**WHAT YOU WILL DO**
Restate word for word the lines in the listing below, starting at the line containing "3 menit baca" and ending at the line containing "signal from SN1987A", both included; leave out the rest.

**RECORDS SUPPLIED**

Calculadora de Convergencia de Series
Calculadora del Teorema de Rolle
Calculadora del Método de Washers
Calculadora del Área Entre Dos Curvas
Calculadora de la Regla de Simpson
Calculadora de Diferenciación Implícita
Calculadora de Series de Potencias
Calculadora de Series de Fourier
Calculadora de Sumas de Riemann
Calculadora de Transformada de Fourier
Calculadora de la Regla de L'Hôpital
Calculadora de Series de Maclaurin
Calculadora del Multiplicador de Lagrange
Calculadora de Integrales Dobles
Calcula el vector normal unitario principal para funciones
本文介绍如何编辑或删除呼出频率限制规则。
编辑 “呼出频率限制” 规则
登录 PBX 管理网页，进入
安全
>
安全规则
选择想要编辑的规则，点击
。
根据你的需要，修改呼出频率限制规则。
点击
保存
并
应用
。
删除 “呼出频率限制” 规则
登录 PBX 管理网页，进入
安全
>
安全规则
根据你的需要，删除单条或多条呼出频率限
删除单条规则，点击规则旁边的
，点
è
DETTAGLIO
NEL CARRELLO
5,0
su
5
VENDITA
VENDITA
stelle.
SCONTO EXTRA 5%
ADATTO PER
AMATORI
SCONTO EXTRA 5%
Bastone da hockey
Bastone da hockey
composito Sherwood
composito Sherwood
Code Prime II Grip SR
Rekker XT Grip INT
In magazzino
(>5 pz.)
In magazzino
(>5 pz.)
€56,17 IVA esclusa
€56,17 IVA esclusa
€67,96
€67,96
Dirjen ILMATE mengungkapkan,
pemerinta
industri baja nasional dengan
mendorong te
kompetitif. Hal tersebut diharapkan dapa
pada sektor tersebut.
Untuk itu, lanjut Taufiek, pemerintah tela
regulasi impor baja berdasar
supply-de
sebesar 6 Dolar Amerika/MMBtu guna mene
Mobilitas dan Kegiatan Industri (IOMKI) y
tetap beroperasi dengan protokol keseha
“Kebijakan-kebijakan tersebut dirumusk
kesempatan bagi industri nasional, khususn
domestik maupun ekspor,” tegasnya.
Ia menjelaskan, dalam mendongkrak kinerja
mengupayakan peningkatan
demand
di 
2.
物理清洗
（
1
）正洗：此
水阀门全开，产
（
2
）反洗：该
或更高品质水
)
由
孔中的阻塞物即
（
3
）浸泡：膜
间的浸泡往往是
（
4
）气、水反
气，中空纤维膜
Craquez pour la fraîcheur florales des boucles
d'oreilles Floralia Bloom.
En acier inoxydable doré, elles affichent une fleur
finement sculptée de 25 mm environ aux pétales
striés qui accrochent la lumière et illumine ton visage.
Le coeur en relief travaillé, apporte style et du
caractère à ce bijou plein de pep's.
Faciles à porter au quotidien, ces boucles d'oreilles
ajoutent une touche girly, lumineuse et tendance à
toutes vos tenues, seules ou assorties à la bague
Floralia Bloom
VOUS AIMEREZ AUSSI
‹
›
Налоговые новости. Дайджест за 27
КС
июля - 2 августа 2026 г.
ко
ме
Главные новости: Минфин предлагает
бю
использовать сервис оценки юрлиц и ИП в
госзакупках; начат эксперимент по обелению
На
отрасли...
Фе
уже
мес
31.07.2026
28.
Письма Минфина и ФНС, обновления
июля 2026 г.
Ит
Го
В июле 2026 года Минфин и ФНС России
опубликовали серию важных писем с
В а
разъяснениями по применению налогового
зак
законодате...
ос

* * *

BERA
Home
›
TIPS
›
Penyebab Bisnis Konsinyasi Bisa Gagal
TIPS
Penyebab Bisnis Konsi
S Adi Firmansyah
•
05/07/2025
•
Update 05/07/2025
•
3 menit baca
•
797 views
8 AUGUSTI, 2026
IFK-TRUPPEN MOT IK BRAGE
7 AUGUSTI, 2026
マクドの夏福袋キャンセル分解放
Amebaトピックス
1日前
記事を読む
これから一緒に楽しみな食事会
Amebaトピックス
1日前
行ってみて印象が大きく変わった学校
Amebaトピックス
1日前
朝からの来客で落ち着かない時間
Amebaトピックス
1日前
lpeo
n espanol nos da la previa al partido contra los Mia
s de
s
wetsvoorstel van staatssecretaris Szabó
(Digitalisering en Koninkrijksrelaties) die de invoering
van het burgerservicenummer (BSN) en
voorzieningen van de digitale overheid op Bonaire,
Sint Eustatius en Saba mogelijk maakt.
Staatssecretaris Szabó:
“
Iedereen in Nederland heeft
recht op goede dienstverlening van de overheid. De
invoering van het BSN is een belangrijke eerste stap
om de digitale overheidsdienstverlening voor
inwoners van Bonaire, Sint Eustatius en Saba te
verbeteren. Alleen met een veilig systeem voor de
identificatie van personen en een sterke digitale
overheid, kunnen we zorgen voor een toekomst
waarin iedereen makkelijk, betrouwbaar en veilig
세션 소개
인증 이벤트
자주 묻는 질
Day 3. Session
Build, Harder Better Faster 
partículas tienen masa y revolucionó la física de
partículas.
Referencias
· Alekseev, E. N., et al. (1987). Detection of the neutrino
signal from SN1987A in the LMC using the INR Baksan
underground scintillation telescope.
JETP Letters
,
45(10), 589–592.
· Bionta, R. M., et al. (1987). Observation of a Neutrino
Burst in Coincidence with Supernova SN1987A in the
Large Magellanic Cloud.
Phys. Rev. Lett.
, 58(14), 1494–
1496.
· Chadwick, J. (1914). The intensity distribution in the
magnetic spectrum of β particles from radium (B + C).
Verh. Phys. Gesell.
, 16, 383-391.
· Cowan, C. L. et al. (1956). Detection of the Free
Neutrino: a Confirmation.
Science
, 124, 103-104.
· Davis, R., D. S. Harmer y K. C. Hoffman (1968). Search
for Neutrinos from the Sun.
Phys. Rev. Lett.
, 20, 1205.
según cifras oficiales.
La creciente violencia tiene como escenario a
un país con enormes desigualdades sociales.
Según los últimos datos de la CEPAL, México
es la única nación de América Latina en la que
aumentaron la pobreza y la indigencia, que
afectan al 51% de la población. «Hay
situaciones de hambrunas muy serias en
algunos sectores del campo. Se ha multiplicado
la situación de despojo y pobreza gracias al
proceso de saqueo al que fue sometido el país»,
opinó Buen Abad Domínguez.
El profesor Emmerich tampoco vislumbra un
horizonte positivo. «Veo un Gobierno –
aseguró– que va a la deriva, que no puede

**ANSWER FOR THE TASK**
3 menit baca
•
797 views
8 AUGUSTI, 2026
IFK-TRUPPEN MOT IK BRAGE
7 AUGUSTI, 2026
マクドの夏福袋キャンセル分解放
Amebaトピックス
1日前
記事を読む
これから一緒に楽しみな食事会
Amebaトピックス
1日前
行ってみて印象が大きく変わった学校
Amebaトピックス
1日前
朝からの来客で落ち着かない時間
Amebaトピックス
1日前
lpeo
n espanol nos da la previa al partido contra los Mia
s de
s
wetsvoorstel van staatssecretaris Szabó
(Digitalisering en Koninkrijksrelaties) die de invoering
van het burgerservicenummer (BSN) en
voorzieningen van de digitale overheid op Bonaire,
Sint Eustatius en Saba mogelijk maakt.
Staatssecretaris Szabó:
“
Iedereen in Nederland heeft
recht op goede dienstverlening van de overheid. De
invoering van het BSN is een belangrijke eerste stap
om de digitale overheidsdienstverlening voor
inwoners van Bonaire, Sint Eustatius en Saba te
verbeteren. Alleen met een veilig systeem voor de
identificatie van personen en een sterke digitale
overheid, kunnen we zorgen voor een toekomst
waarin iedereen makkelijk, betrouwbaar en veilig
세션 소개
인증 이벤트
자주 묻는 질
Day 3. Session
Build, Harder Better Faster 
partículas tienen masa y revolucionó la física de
partículas.
Referencias
· Alekseev, E. N., et al. (1987). Detection of the neutrino
signal from SN1987A in the LMC using the INR Baksan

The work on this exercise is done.